Si tout ceci a l’air un petit peu trop sérieux ou même hagiographique, permettez-moi d’être clair : nous n’étions pas trop à plaindre. En fait, on avait plutôt plaisir à brasser la cage. Magnus et moi étions d’ailleurs de vrais Scandinaves en exil, randonnant dans les montagnes, skiant au Viking club de Morin Heights et prenant de longs saunas terminés par des roulades nus dans la neige. Nous campions et cueillions des petits fruits également. Alors que j’étais en train de perdre dans le cadre d’un conflit qui m’opposait, moi et d’autres, à CBC-Radio, à Toronto, Magnus m’a ouvert la porte de l’industrie du film et je l’ai rejoint à Alter-Ciné. Tandis que la bataille autour d’Uranium faisait rage, nous sommes allés en Namibie juste avant l’indépendance et fait un petit film qui est devenu un classique dans ce pays (Toivo – Child of Hope  ; 1990).

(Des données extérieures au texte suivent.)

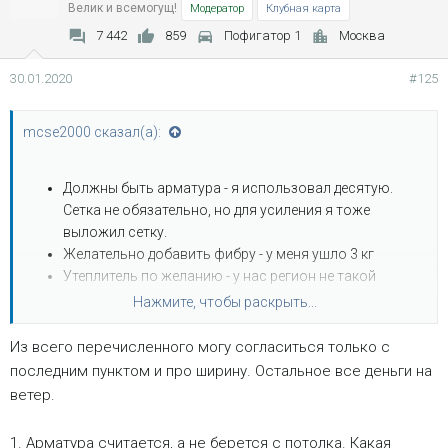
Велик и всемогущ!
Модератор
Клубная карта
7 442
859
Пофигатор 1
Москва
30.01.2020
#125
mcse2000 сказал(а):
Должны быть арматура - я использовал десятую.
Сетка не обязательно, но для усиления я тоже
выложил сетку.
Желательно добавить фибру - у меня ушло 3 кг
Утеплитель по желанию - у нас регион не такой
суровый и сама лента с цоколем утеплена у меня.
Нажмите, чтобы раскрыть...
Отмостка должна плотно прилегать к фундаменту -
для этого я привязался к нему арматурой.
Из всего перечисленного могу согласиться только с
Бетон не ниже М-200, мы делали в ручную М-300
последним пунктом и про ширину. Остальное все деньги на
Ширина в зависимости от грунта, от 70 см минимум -
ветер.
в идеале 1 метр. У меня ширина 1 метр.
Толщина 10 см, я сделал с запасом, не меньше 12 см
1. Арматура считается, а не берется с потолка. Какая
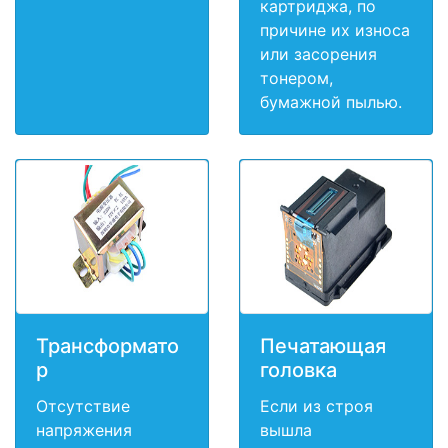
картриджа, по
причине их износа
или засорения
тонером,
бумажной пылью.
Трансформато
Печатающая
р
головка
Отсутствие
Если из строя
напряжения
вышла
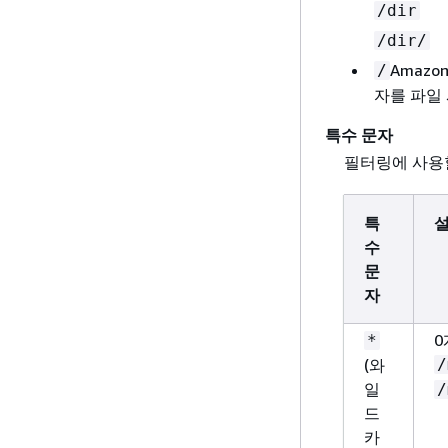
/dir
/dir/
Amazo
/
자를 파일
특수 문자
필터링에 사용
특
수
문
자
0
*
(와
/
일
/
드
카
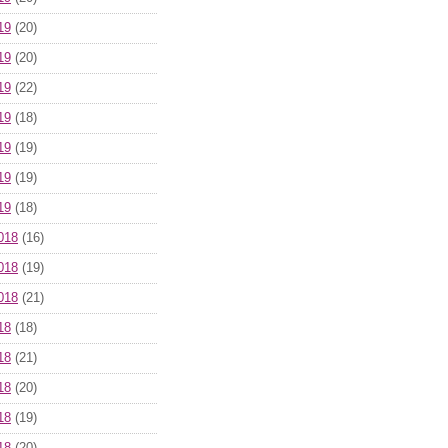
19
(20)
19
(20)
19
(22)
19
(18)
19
(19)
19
(19)
19
(18)
018
(16)
018
(19)
018
(21)
18
(18)
18
(21)
18
(20)
18
(19)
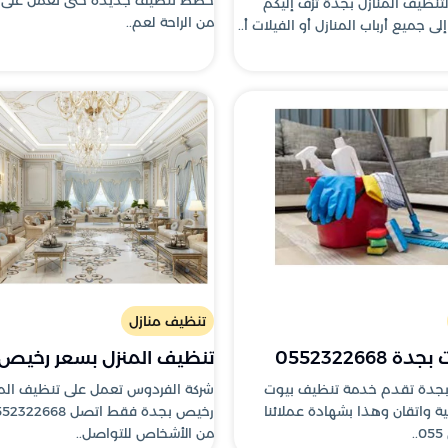
تنظيف المنازل بجدة تزف إليكم
من الراحة لعم..
لى جميع أرباب المنازل أو الفيلات أ..
تنظيف منازل
0552322668
تنظيف المنزل بسعر رخيص
بجدة تقدم خدمة تنظيف بيوت
شركة الفردوس تعمل على تنظيف المن
ية واتقان وهذا بشهادة عملائنا
من الأشخاص للتواصل..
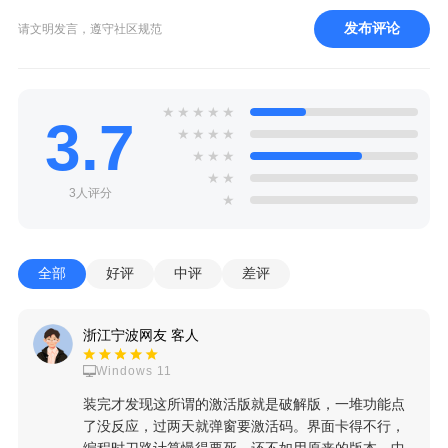
发布评论
请文明发言，遵守社区规范
★
★
★
★
★
3.7
★
★
★
★
★
★
★
★
★
3人评分
★
全部
好评
中评
差评
浙江宁波网友 客人
Windows 11
装完才发现这所谓的激活版就是破解版，一堆功能点
了没反应，过两天就弹窗要激活码。界面卡得不行，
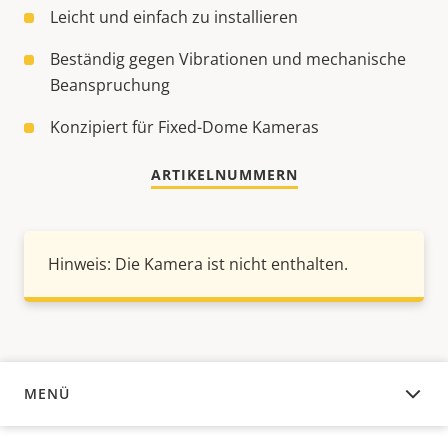
Leicht und einfach zu installieren
Beständig gegen Vibrationen und mechanische
Beanspruchung
Konzipiert für Fixed-Dome Kameras
ARTIKELNUMMERN
Hinweis: Die Kamera ist nicht enthalten.
MENÜ
ÜBERSICHT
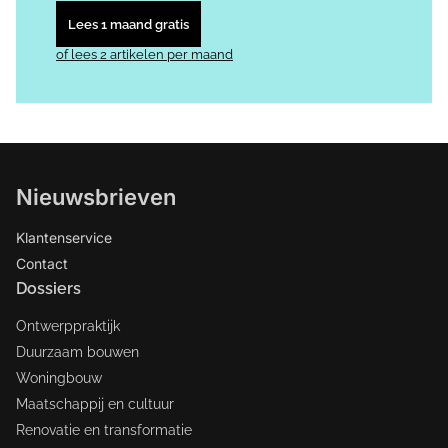
Lees 1 maand gratis
of lees 2 artikelen per maand
Nieuwsbrieven
Klantenservice
Contact
Dossiers
Ontwerppraktijk
Duurzaam bouwen
Woningbouw
Maatschappij en cultuur
Renovatie en transformatie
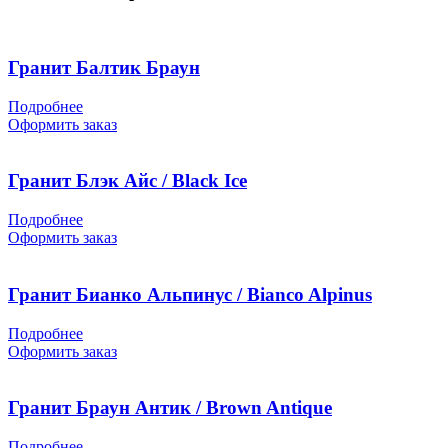
Гранит Балтик Браун
Подробнее
Оформить заказ
Гранит Блэк Айс / Black Ice
Подробнее
Оформить заказ
Гранит Бианко Альпинус / Bianco Alpinus
Подробнее
Оформить заказ
Гранит Браун Антик / Brown Antique
Подробнее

Aujourd’hui, presque 25 ans plus tard, je peux comprendre pourquoi Magnus est aimé et admiré par tant de gens. Il s’est intéressé à des histoires qui devaient selon lui être racontées et s’y engageait totalement. Il s’accrochait même lorsqu’il se faisait envoyer balader, encore et encore, par ceux qui avaient le pouvoir de changer les choses. Travaillant avec peu ou pas d’argent pendant des mois, voire des années, il parvenait à boucler des projets que la plupart d’entre nous auraient abandonnés. Il a sans doute dû avoir d’importantes discussions avec celle qui partageait sa vie, mais Jocelyne lui a apporté un soutien incroyable, et inversement alors qu’ils travaillaient de plus en plus souvent ensemble ces dernières années. Sa générosité légendaire envers les réalisatrices et réalisateurs débutants et toutes les personnes avec qui il a travaillé faisaient partie de son engagement. La dernière semaine de sa vie, il organisait un tournage pour son film sur les Mémés en colère (Raging Grannies) – projet en cours depuis combien d’années ? – et était toujours à travailler sur le synopsis qu’il avait confié à des amiEs dignes de confiance pour être sûr que ses idées continueraient à vivre même après son départ.

Il a pleinement vécu ce en quoi il croyait. Sacré veinard… et nous avons eu, nous, la chance d’être ses amiEs.